__WHAT YOU SHOULD DO__
Show all lines of the entries in which the word "numerologie" is found.

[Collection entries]
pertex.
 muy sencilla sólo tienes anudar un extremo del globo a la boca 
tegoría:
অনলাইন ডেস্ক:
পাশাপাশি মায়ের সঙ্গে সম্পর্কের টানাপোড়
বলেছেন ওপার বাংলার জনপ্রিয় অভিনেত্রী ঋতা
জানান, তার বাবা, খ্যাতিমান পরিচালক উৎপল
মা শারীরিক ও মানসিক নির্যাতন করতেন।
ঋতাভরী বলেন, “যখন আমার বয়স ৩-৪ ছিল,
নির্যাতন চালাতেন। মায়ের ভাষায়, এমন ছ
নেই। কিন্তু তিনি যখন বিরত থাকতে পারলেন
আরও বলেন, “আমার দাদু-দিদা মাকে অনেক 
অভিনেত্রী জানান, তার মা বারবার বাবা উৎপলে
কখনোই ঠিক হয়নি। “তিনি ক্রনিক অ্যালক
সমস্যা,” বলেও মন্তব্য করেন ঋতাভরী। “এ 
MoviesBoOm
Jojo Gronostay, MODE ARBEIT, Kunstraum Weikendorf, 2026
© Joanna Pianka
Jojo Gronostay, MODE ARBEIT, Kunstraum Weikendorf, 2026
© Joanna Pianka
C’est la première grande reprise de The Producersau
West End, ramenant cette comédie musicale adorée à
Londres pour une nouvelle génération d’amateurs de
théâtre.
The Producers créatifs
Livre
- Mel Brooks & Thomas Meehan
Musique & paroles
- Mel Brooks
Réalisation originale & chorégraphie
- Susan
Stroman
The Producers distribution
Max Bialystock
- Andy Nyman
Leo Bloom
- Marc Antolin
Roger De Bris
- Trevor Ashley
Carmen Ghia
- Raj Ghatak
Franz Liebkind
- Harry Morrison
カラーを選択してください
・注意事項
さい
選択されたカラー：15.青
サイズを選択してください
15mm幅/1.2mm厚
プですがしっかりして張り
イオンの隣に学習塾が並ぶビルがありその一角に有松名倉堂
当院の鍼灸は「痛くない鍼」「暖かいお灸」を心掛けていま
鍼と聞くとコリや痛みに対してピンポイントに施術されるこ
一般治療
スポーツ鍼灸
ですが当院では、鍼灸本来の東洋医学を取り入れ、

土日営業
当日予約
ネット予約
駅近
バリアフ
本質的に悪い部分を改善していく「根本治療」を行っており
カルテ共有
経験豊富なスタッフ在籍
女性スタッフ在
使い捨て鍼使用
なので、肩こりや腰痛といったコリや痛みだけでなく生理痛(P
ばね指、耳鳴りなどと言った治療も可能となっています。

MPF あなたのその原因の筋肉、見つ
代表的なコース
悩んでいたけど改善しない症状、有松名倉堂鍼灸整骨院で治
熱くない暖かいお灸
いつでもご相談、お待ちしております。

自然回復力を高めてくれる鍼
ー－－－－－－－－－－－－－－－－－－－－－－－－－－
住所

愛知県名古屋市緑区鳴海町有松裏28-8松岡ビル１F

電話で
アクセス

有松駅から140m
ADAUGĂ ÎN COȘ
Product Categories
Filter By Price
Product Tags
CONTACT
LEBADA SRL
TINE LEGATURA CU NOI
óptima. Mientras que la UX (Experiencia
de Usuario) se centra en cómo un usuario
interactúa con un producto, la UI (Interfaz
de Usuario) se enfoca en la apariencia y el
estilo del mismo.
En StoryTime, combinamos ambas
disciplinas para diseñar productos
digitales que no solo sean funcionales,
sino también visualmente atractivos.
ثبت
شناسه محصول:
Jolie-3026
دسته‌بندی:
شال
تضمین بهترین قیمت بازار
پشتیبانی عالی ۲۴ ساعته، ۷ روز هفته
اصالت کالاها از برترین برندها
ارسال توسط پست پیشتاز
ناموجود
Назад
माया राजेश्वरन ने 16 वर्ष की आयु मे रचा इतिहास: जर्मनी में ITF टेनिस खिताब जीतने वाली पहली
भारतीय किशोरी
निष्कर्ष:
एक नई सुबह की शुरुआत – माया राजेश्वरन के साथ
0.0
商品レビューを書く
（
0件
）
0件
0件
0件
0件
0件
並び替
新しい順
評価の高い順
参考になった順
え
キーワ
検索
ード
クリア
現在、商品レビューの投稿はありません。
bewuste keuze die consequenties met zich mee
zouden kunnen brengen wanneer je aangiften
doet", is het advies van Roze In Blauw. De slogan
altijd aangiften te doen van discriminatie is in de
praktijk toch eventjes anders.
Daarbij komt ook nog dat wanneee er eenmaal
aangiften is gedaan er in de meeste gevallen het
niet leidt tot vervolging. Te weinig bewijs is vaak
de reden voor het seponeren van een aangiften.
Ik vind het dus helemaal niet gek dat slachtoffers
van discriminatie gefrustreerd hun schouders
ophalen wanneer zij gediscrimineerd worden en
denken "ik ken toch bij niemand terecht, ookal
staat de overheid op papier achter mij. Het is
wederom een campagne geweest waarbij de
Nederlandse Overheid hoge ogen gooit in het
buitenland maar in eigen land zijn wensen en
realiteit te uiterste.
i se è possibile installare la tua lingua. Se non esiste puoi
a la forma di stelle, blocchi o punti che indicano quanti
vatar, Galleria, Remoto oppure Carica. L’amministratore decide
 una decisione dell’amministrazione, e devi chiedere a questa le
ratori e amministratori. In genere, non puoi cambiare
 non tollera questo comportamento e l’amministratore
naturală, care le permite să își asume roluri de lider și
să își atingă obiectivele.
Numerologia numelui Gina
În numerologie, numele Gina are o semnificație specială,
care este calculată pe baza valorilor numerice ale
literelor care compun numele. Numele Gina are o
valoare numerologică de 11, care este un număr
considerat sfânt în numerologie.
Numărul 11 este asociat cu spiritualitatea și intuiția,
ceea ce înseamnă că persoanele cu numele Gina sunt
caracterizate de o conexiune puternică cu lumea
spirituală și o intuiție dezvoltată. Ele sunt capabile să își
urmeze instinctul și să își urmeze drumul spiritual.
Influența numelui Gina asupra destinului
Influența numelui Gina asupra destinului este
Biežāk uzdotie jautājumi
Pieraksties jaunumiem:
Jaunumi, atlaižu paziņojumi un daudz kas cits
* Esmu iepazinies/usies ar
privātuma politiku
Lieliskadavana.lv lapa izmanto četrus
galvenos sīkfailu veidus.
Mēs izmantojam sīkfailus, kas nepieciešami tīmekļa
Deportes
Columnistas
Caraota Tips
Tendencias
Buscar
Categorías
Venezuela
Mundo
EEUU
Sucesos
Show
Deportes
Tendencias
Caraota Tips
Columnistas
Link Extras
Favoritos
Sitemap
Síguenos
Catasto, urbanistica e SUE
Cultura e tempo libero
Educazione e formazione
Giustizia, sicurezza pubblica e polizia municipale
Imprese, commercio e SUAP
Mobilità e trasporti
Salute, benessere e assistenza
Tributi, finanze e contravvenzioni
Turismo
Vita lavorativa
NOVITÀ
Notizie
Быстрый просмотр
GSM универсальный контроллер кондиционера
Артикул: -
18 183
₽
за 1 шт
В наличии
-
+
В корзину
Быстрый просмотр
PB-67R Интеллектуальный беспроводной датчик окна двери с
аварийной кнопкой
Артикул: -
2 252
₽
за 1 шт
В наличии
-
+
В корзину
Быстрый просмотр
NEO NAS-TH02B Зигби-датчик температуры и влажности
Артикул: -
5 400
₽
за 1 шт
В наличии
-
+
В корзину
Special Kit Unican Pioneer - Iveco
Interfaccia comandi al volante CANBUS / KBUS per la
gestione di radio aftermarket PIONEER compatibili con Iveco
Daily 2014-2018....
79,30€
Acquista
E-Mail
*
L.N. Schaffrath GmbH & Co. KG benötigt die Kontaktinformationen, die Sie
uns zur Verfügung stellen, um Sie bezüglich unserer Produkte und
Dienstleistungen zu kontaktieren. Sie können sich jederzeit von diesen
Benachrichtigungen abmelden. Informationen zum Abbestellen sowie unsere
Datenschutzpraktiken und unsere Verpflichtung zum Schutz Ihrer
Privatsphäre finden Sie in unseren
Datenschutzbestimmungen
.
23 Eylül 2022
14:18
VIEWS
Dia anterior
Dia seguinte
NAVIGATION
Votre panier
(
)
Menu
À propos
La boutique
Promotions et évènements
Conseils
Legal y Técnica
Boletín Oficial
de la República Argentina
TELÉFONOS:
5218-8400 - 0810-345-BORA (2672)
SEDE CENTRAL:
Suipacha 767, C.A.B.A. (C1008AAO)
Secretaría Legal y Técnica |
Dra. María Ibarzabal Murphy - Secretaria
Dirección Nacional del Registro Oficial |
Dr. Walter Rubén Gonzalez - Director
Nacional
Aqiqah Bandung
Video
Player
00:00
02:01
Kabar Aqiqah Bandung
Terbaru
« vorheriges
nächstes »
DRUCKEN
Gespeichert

__ANSWER TO THE PROBLEM__
În numerologie, numele Gina are o semnificație specială,
considerat sfânt în numerologie.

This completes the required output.